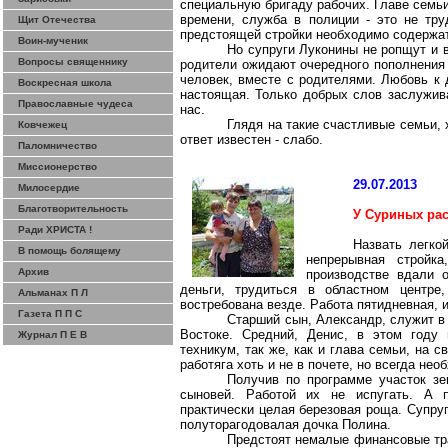
специальную бригаду рабочих. Главе семьи
времени, служба в полиции - это не тр
Щит Отечества
предстоящей стройки необходимо содержат
Воин-мученик
Но супруги Луконины не ропщут и 
Вопросы священнику
родители ожидают очередного пополнения 
человек, вместе с родителями. Любовь к 
Воскресная школа
настоящая. Только добрых слов заслужива
Православные чудеса
нас.
Глядя на такие счастливые семьи, 
Ковчежец
ответ известен - слабо.
Паломничество
Миссионерство
29.07.2013
Милосердие
Благотворительность
У Суриных ра
Ради ХРИСТА !
Назвать легко
В помощь болящему
непрерывная стройк
Архив
производстве вдали 
деньги, трудиться в областном центр
Альманах П Л
востребована везде. Работа пятидневная, 
Газета П П С
Старший сын, Александр, служит в
Востоке. Средний, Денис, в этом году 
Журнал П Е В
техникум, так же, как и глава семьи, на с
работяга хоть и не в почете, но всегда нео
Получив по программе участок зе
сыновей. Работой их не испугать. А п
практически целая березовая роща. Супру
полуторагодовалая дочка Полина.
Предстоят немалые финансовые трат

******************************

◆ YOUR INSTRUCTIONS
Count how many lines of the data include the word "семьи". Your reply should be that number alone.

◆ EXPECTED ANSWER
3